The FreeMove Alliance-a group comprising mobile carriers Deutsche Telekom, Orange, TeliaSonera and Telecom Italia Group, and with a footprint of 59 countries and more than 404 million customers-announced that T-Mobile is climbing on board, enabling the alliance to extend its offerings to customers traveling in the United States.
In recent years, the alliance has seen an increase in requests for international services, and it offers roaming voice and data support, centralized services for fleet managers, VPN support, and centralized reports that offer visibility into spending, Fabien Gustafsson, general manager of the FreeMove Alliance, told eWEEK.
“It was important for us to have a strong partner in the U.S., and we will work together to respond to customers … and offer consistent services across the United States and Europe,” said Gustafsson, adding that T-Mobile works on GSM-based technology, like its European counterparts, making it a good fit. (Verizon and Sprint, conversely, are based on CDMA.)
In a Nov. 10 statement he added: “The addition of T-Mobile USA to the FreeMove Alliance footprint will provide real value to businesses operating on both sides of the Atlantic. FreeMove customers will benefit from a dedicated global account management approach that includes European and U.S. sales resources, harmonized products and services beyond European borders, and aligned sales, bid and implementation management.”

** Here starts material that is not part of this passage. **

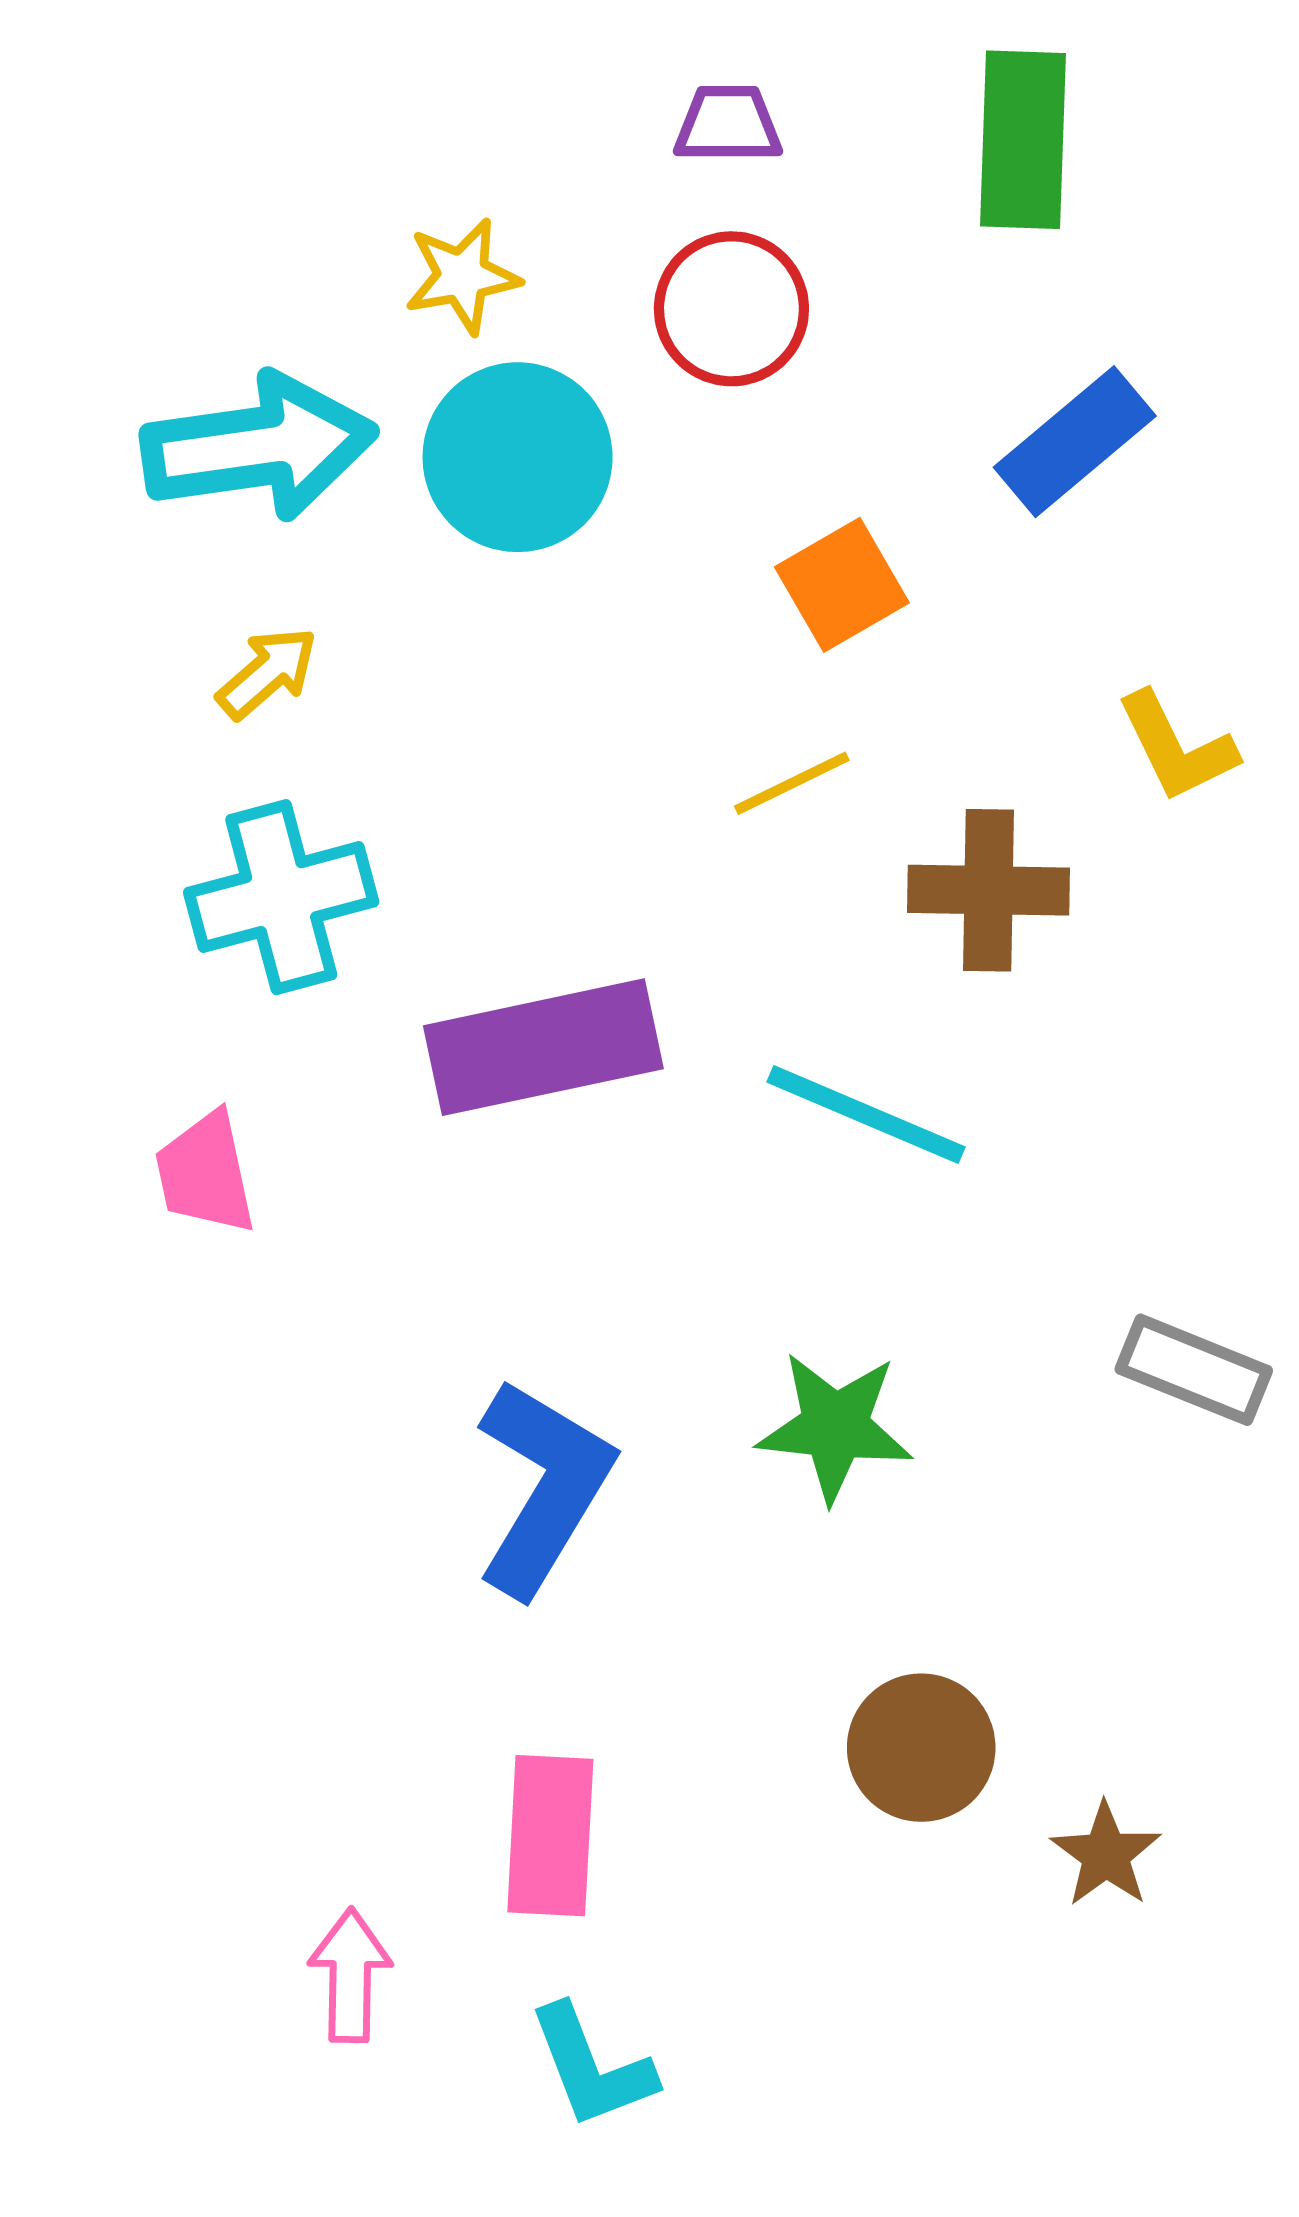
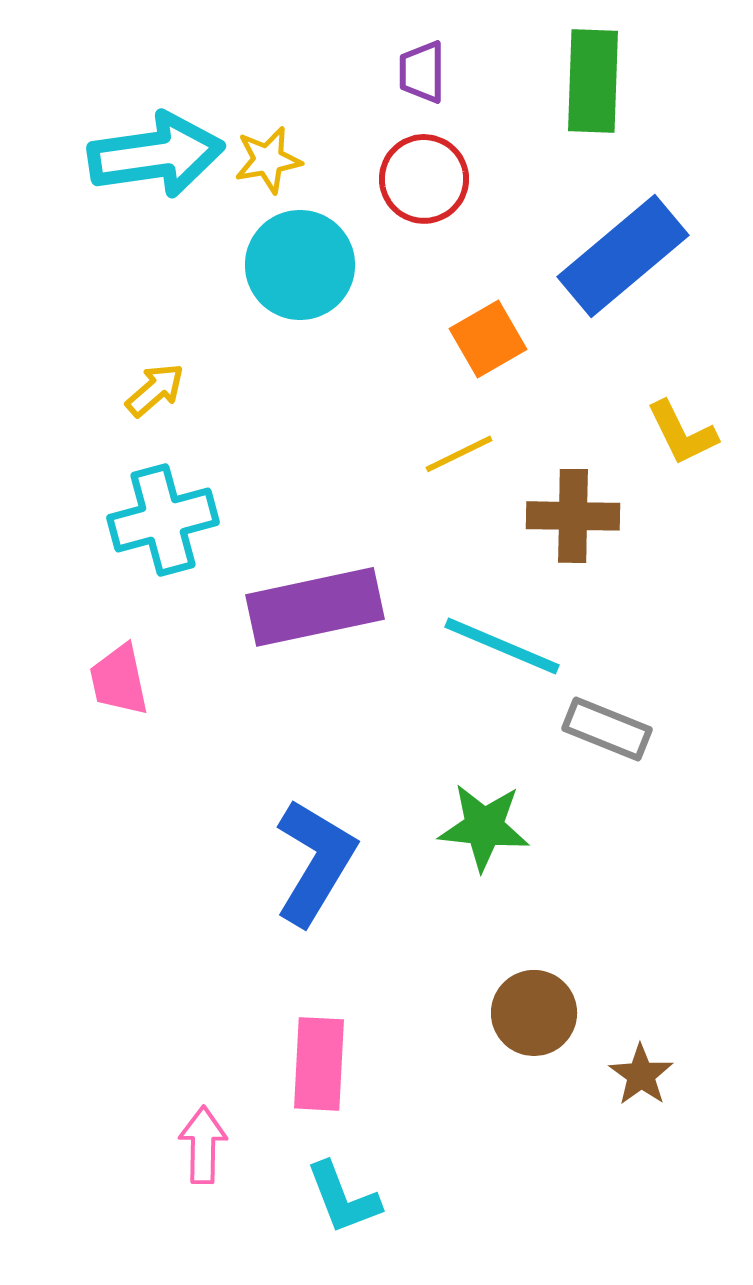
purple trapezoid: (728, 124) -> (422, 72), turned -90
blue rectangle: (1075, 442) -> (623, 256), size x1.4
cyan arrow: (259, 447) -> (156, 155), moved
gray rectangle: (1194, 1370) -> (607, 729), moved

Frank Sickinger, director of multinational corporations at T-Mobile USA, said the move will enable T-Mobile to offer preferential pricing and services to Alliance customers, whether they’re in an Alliance country or not.

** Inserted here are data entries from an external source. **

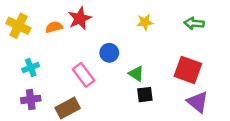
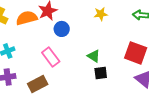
orange semicircle: (54, 27) -> (27, 18), size x1.5
blue circle: (109, 53) -> (62, 29), moved

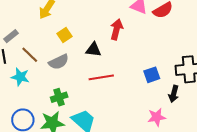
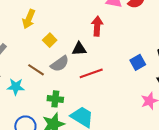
brown line: (30, 55) -> (36, 70), moved
gray semicircle: (59, 62) -> (60, 64), moved
green cross: (59, 97) -> (55, 99), turned 35

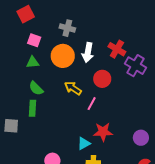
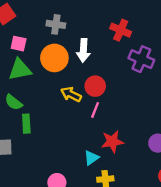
red cross: (117, 49) -> (121, 30), moved
green triangle: (33, 62) -> (20, 70), size x1.5
red circle: (102, 79) -> (95, 86), moved
green semicircle: (36, 88) -> (14, 102), moved

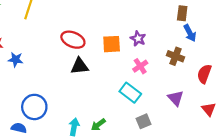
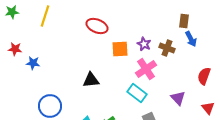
red ellipse: (73, 40) -> (97, 26), moved
brown cross: (176, 56) -> (167, 48), moved
black triangle: (80, 66) -> (91, 80), moved
pink cross: (140, 66) -> (146, 69), size x1.5

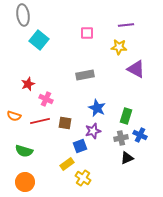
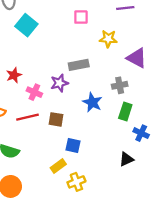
yellow star: (119, 47) -> (108, 39), moved
purple star: (93, 131) -> (59, 83), moved
gray cross: (121, 138) -> (120, 85), moved
blue square: (80, 146) -> (73, 146), turned 32
yellow cross: (83, 178) -> (76, 182), turned 35

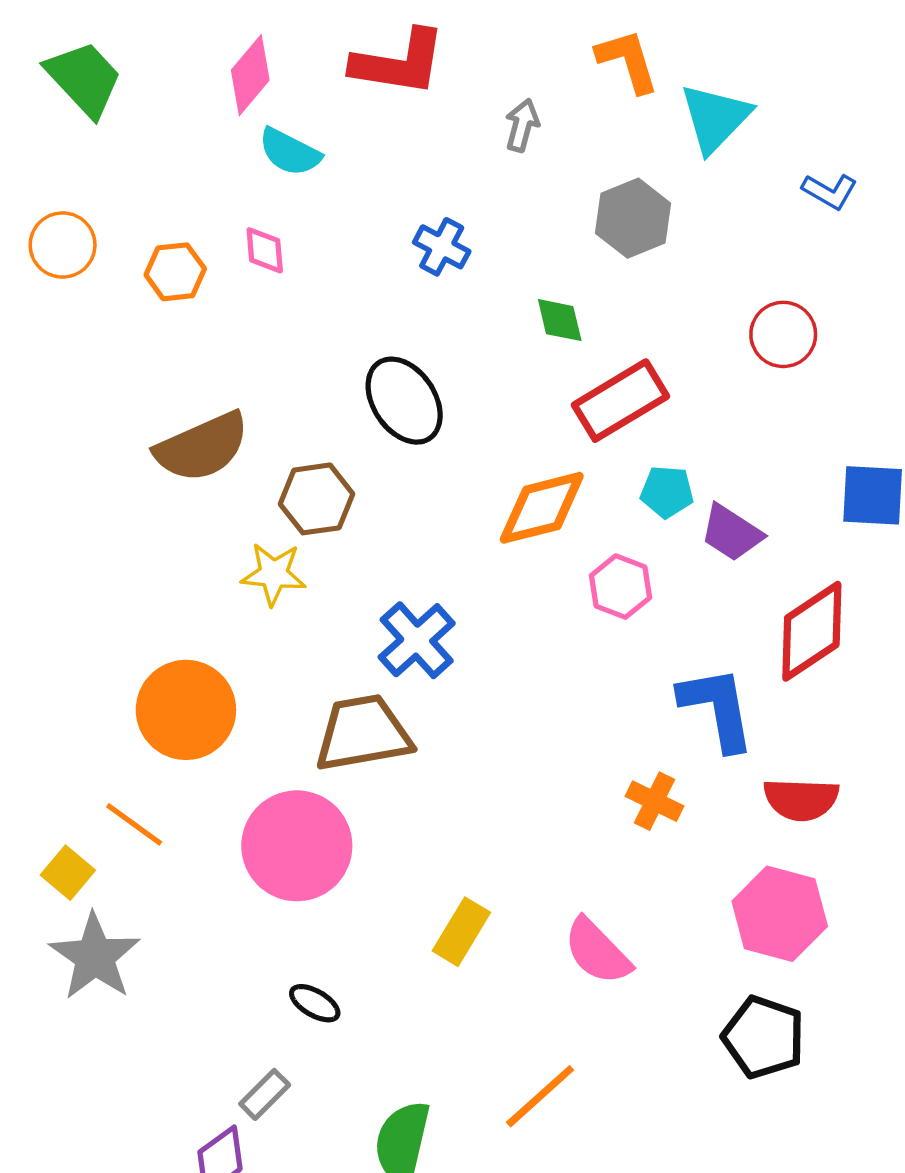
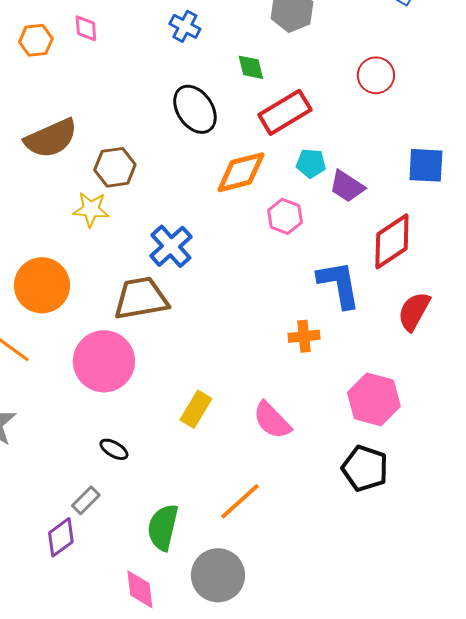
black ellipse: (404, 401) -> (195, 109), moved
red semicircle: (801, 799) -> (414, 311), moved, turned 117
orange cross: (654, 801) -> (304, 336), turned -32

Unlike U.S. competitor AT&T-which recently purchased assets from inCompass Wireless, in an effort to expand its enterprise-mobility solutions and professional services expertise-T-Mobile, Sickinger admits, tends to be perceived as a consumer-focused carrier.

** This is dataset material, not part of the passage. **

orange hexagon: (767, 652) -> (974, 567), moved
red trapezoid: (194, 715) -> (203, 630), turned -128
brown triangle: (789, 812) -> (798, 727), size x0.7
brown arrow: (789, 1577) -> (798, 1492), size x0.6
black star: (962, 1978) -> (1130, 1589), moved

“One of the areas that we see as a primary opportunity for growth is the business space,” Sickinger told eWEEK. And despite the perception, he added, “we have millions of enterprise customers,” including more than 4 million customers connected to business or government contracts.
“It’s very important that we capture more corporate market share, and the FreeMove Alliance is a big part of that,” he said.
Recent news that PC maker Dell plans to transition its employees from BlackBerry handsets to Dell smartphones included mention that Dell is in talks with T-Mobile about offering companywide support, instead of individual user contracts.
Sickinger said he couldn’t comment on the Dell situation, but added that with enterprise customers, T-Mobile “looks at their total populations” to find “the right kind of solution for as large a population as possible.”
On Nov. 4 T-Mobile announced third-quarter service revenues of $4.71 billion and the addition of 137,000 customers, bringing its total to 33.6 million. By contrast, during the same quarter, Sprint added 644,000 wireless subscribers, Verizon added 1 million and AT&T added 2.6 million.
The day before, however, T-Mobile jumped ahead of its larger competitors, deciding to call its HSPA+ service 4G and announcing that it now has the nation’s “largest 4G network”-another benefit as it grows its reputation as an internationally minded, enterprise-geared operation.